Could an external brigade of trolls get legitimate users banned or their posts hidden just by gaming your bot? That's a serious issue which could make real users have their work deleted, and in my experience, users can take that very personally.

[–] [email protected] 1 points 3 weeks ago (1 children)

It's possible. I think it's more difficult than people think. You have to do it on a scale which is blatantly obvious to anyone who's looking, so you're just inviting a ban.

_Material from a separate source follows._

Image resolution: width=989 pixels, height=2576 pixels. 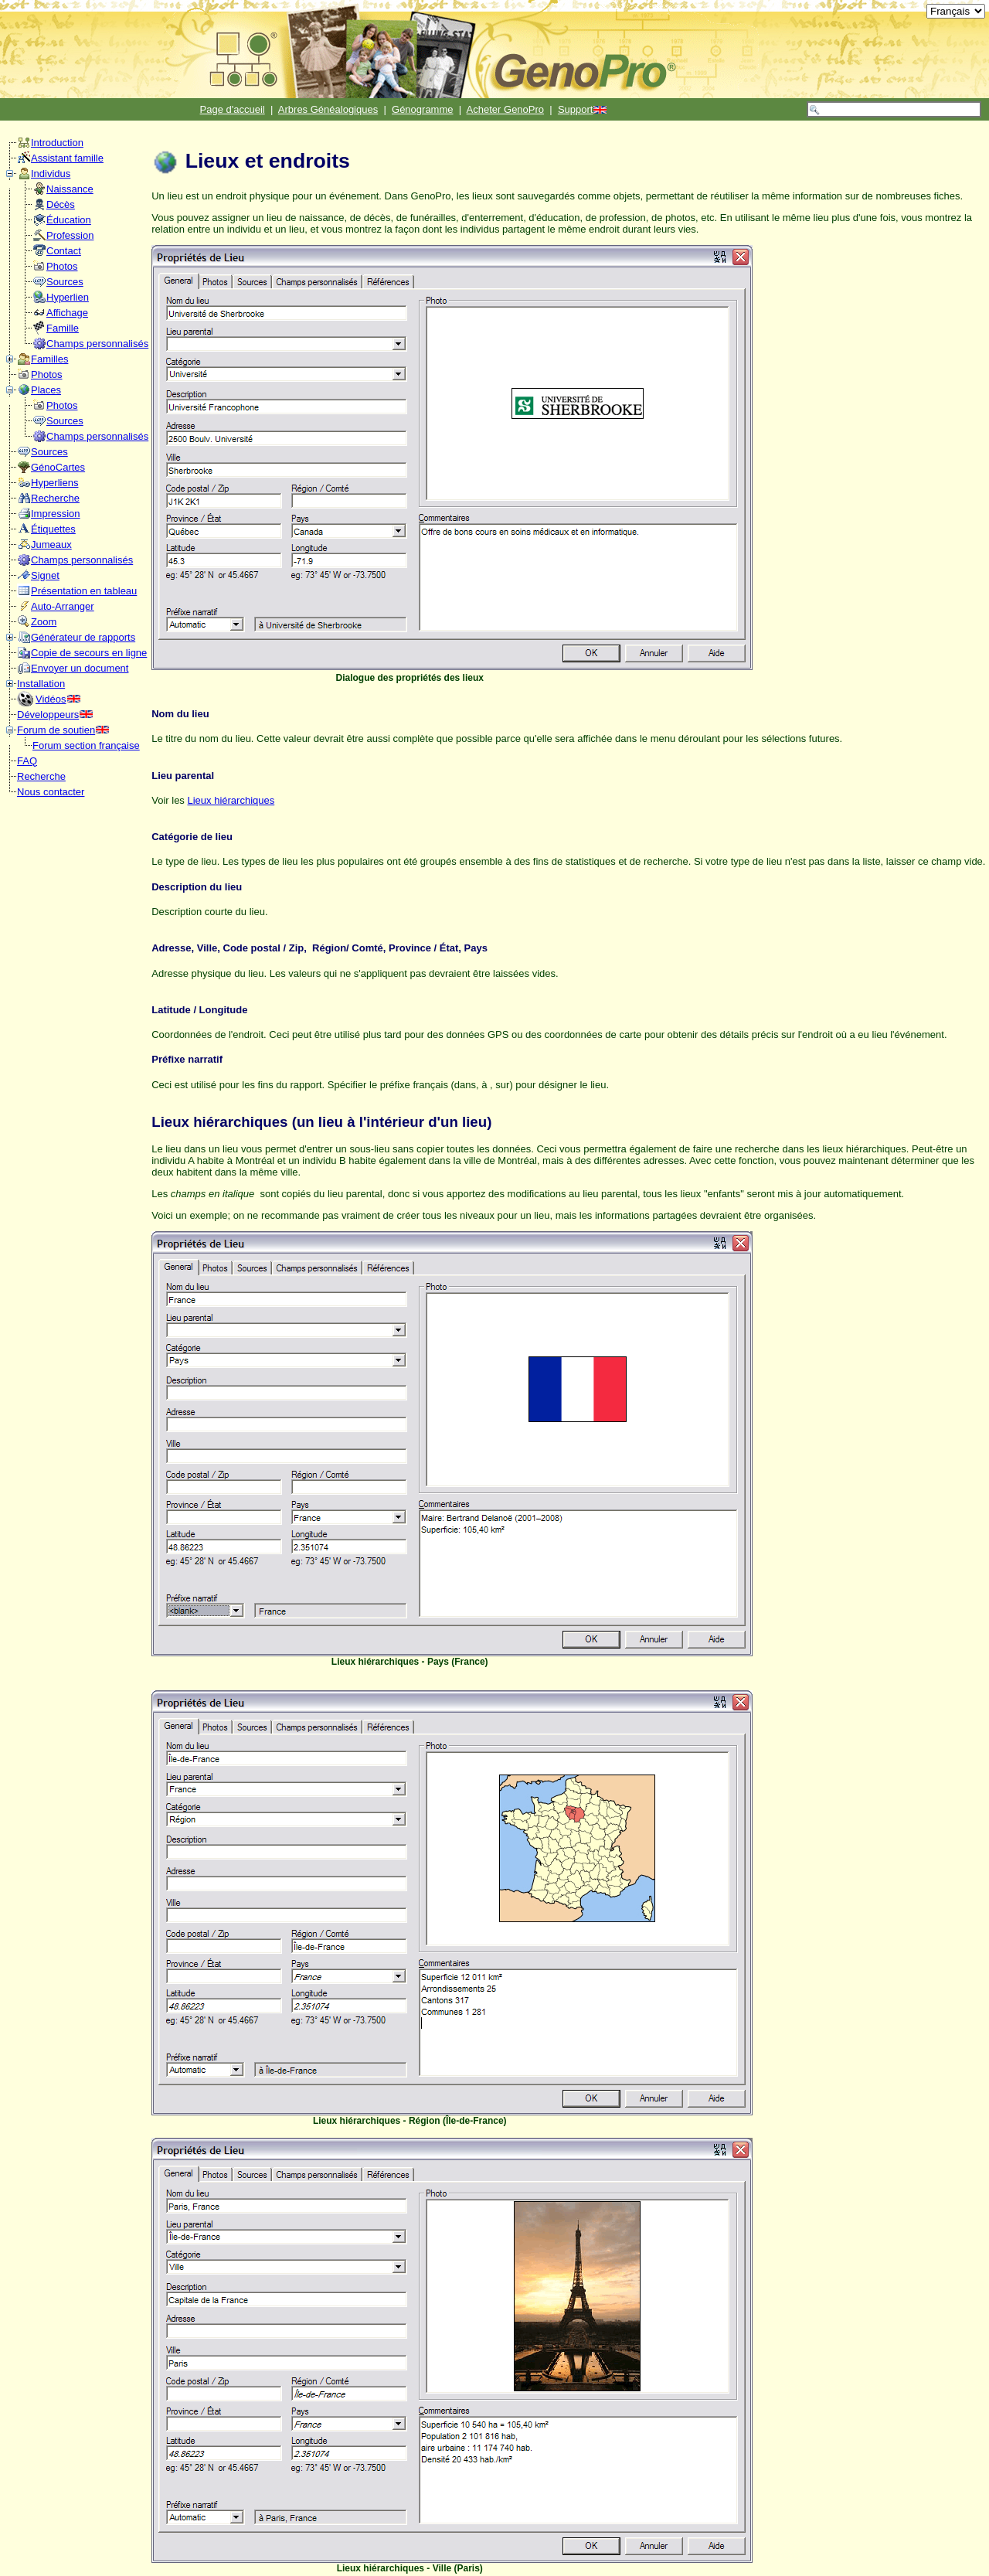 What do you see at coordinates (230, 800) in the screenshot?
I see `Lieux hiérarchiques` at bounding box center [230, 800].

One person swore to me that it would be really easy, so I invited them to try, and they made a gang of bots which farmed karma and then mass-downvoted me, trying to get me banned from my own place. If you look at my profile you'll see some things which have -300 score because of it. I welcomed the effort, since I'm interested in how well it will resist that kind of attack. Their first effort did exactly nothing, because none of the downvote bots had any rank within the algorithm. I gave them some pointers on how they could improve for a second time around, and they went radio silent and I haven't heard from them since then.

[–] [email protected] 1 points 2 weeks ago

Haha they thought it was too easy and were proven wrong!

Honestly, if a place is obscure enough, even smaller barriers of entry help, like forums that don't let you post on important boards until you build a reputation. There's only so much effort an adversary is willing to put in, and if there isn't a financial incentive or huge political incentive, that barrier could be low.